Summary In Part I of this study (Irani 2018), the geomechanical effects in the reservoir associated with steam-assisted gravity drainage (SAGD) steam chamber growth was evaluated on the basis of two core assumptions: reservoir yield behavior follows that of the Mohr-Coulomb (MC) dilative behavior, and the reservoir stress response follows that of a drained sand. In Part I, it was shown that although the dilative model nicely described the shearing and the sheared zone thickness at the front of the SAGD steam chamber, it could not predict the displacements associated with cold dilation in SAGD reservoirs, in which cold dilation refers to vertical displacement created in the zone ahead of the heated zone caused by isotropic unloading generated by the pore pressure increase and the increase in far-field horizontal stress. In cold dilation, the stresses do not reach the critical state line (CSL), which defines the yield surface and should, therefore, be analyzed considering elastic behavior. A modified Cam-Clay (MCC) model, however, can be used to describe the behavior of the oil sand in the cold dilation zone before reaching the CSL. In this study and as an extension to the results presented in Part I, strains developed in the reservoir during SAGD operation are calculated using an MCC model, and the associated oil rate enhancement and displacements are evaluated. The vertical strains and displacements are compared with measured values from the extensive monitoring program conducted at the Underground Test Facility (UTF) in the late 1980s. Two aspects of geomechanical effects are compared between the cap models (Part II) and dilative models (Part I): first, prediction of the sheared zone thickness and its effect on SAGD production enhancement, and second, prediction of vertical and horizontal displacements.

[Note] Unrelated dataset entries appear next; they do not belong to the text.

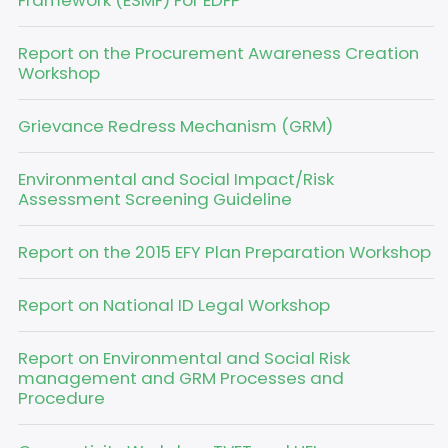
Framework (ESMF) For EDFP
Report on the Procurement Awareness Creation
Workshop
Grievance Redress Mechanism (GRM)
Environmental and Social Impact/Risk
Assessment Screening Guideline
Report on the 2015 EFY Plan Preparation Workshop
Report on National ID Legal Workshop
Report on Environmental and Social Risk
management and GRM Processes and
Procedure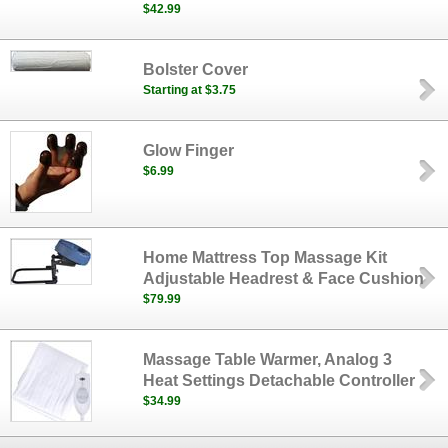
$42.99
Bolster Cover
Starting at $3.75
Glow Finger
$6.99
Home Mattress Top Massage Kit
Adjustable Headrest & Face Cushion
$79.99
Massage Table Warmer, Analog 3
Heat Settings Detachable Controller
$34.99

It is shown that consideration of the material model effects on production rates are negligible for both models and that the MCC model can predict displacements in both the heated and cold zones of the reservoir reasonably accurately. Although dilative constitutive models can be used to predict horizontal and vertical displacements in the heated zone quite accurately, they lack the ability to predict the response in the “cold dilation zone.” Another main advantage of using an MCC model is that the MCC model provides a better description of a stress path and how the reservoir mobility can affect reservoir dilation, especially in the cold dilation zone.